Spring has come and the snow white winter hare is dying. His eyes are growing colder by the trembling death beat of his frantic heart. The sun is shining overhead but, from where he rests just above her shoulder, Danaë feels him like the shadow of frost on her father’s garden. He feels like the ice that frosted her eyelashes in diamond dust while she raised a graveyard with her sister.
And she knows, she knows as a unicorn knows in her marrow, that she should lay the point of her horn to the hare’s belly. She knows she should crack him open like a shed-star's egg so that she might plant daisy seeds in the chambers of his heart and ivy notches where his veins split towards his heart and towards his liver. He could be her own (or his own as she would whisper to him) instead of a thing suffering in bleating sobs of agony.
Until now she had not understood the terribleness of the sound of dying.
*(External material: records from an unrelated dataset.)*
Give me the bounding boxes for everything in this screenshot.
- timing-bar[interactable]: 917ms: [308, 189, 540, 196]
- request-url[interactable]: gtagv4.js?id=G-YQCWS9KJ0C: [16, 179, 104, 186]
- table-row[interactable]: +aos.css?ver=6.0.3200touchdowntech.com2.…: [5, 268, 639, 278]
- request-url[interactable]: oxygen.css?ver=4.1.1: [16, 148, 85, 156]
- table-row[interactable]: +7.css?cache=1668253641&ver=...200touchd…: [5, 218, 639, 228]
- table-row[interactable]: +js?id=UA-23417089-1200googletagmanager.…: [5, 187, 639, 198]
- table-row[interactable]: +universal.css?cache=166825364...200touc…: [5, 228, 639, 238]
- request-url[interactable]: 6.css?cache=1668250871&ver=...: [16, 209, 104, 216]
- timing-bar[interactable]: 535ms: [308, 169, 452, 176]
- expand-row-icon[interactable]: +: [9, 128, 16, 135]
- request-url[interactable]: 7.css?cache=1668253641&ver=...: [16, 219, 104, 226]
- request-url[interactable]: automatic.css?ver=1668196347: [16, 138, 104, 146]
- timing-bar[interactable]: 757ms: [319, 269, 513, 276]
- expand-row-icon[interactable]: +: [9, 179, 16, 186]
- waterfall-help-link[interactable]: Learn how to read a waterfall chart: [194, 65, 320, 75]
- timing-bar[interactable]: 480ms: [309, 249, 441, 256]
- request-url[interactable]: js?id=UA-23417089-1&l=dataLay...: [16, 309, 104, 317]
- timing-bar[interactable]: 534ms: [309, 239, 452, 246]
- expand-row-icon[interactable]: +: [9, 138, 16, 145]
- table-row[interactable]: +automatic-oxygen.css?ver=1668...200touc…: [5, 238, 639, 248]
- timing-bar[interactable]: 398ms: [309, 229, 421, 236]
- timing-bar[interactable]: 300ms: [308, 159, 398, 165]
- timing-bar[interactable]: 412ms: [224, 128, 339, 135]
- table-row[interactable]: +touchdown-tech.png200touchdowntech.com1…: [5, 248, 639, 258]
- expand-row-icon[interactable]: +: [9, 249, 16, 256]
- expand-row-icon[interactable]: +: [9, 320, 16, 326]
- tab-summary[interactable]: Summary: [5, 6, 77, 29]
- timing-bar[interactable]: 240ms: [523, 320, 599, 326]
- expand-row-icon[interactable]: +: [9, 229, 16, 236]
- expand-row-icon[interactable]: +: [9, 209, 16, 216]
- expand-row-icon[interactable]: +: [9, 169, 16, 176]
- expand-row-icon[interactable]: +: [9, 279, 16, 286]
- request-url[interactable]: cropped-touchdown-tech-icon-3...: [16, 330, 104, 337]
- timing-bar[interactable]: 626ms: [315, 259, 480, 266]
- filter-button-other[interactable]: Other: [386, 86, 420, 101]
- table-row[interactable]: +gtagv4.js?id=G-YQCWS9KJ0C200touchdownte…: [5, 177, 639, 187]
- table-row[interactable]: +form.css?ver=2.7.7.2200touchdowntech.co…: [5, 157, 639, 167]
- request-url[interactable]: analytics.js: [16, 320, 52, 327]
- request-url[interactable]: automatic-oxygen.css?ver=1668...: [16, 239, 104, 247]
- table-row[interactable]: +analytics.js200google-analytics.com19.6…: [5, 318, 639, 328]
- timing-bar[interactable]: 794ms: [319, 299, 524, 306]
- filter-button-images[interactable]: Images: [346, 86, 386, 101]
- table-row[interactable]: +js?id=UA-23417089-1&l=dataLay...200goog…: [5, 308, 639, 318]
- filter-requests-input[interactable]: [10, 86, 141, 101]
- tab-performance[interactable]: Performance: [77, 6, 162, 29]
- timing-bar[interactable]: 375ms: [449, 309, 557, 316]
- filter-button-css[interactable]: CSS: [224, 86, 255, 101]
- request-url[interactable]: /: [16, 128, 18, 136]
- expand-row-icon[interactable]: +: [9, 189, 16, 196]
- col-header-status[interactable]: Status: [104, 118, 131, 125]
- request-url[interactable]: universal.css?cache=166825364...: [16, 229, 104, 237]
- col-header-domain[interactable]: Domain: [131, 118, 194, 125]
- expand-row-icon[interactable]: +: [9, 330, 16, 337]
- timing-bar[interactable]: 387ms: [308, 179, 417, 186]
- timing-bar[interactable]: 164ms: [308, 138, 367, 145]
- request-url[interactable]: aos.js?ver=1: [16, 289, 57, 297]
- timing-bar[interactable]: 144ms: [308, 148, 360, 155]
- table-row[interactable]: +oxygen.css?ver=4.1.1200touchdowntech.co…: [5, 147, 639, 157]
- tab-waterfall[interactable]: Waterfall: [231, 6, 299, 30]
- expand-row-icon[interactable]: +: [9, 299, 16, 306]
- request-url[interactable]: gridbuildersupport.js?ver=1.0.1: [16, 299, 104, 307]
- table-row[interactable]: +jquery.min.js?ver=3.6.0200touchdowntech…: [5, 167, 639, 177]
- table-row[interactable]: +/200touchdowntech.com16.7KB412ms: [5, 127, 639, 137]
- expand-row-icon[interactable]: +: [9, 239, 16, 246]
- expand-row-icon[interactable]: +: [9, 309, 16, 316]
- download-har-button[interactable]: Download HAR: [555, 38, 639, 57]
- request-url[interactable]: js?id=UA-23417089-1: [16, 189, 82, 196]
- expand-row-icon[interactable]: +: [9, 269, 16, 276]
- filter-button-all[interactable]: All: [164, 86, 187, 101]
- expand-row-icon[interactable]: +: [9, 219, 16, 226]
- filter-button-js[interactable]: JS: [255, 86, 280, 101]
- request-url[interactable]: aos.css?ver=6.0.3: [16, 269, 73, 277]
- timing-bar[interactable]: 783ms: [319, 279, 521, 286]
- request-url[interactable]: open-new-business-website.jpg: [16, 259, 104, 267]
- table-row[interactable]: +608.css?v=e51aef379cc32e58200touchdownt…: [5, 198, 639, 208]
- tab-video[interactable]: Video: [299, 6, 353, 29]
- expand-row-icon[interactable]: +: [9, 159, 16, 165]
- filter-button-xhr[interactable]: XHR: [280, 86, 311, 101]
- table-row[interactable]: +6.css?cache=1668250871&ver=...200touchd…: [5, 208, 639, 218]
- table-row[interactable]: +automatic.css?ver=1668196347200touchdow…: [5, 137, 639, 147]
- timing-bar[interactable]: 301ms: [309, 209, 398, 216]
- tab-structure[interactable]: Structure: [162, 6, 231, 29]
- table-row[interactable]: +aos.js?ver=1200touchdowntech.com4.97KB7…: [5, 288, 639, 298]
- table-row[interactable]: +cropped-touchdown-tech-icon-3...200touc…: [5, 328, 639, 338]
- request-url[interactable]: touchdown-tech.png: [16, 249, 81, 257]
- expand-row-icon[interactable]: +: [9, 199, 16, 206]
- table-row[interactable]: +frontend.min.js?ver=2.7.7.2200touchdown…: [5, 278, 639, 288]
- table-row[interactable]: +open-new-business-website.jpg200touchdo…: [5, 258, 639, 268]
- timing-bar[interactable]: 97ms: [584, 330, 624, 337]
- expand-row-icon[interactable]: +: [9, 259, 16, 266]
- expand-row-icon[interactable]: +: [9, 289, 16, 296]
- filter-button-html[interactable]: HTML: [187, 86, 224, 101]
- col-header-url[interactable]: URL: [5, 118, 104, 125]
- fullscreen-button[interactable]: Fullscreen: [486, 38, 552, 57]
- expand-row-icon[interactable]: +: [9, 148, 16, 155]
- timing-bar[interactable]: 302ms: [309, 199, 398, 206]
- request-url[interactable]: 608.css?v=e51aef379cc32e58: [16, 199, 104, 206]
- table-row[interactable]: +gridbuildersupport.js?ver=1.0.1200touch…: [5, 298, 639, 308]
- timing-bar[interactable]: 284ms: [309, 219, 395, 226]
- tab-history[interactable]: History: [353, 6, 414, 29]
Until now she had thought it the sweetest sort of melody.
The hare’s eyes flicker open and he digs his teeth into the meat of her withers in a feral need to be free of the unicorn holding him too tightly with magic instead of understanding. Blood gathers in the knots of her mane where twigs, and leaves, and rotten flowers have been woven in by her twin. At the thought of her twin Danaë feels a secret sort of trembling.
Isolt would rather a dead hare than a suffering one.
Danaë thinks that maybe she might be the crueler one of them to make the hare suffer the saving.
When she notices the building in the forest it is almost by accident. It rises from between the tree trunks and the shadows like a secret gate to somewhere she suddenly longs to go. Her heart, in which she carries every cry of the hare, stutters in her chest like a sparrow in a cage as it dies. Like all made things she does not think to be cautious as she races through the doorway.
And she does not think to be anything but a unicorn when she tilts her horn towards the stallion standing there and demands, “help me”, instead of asking.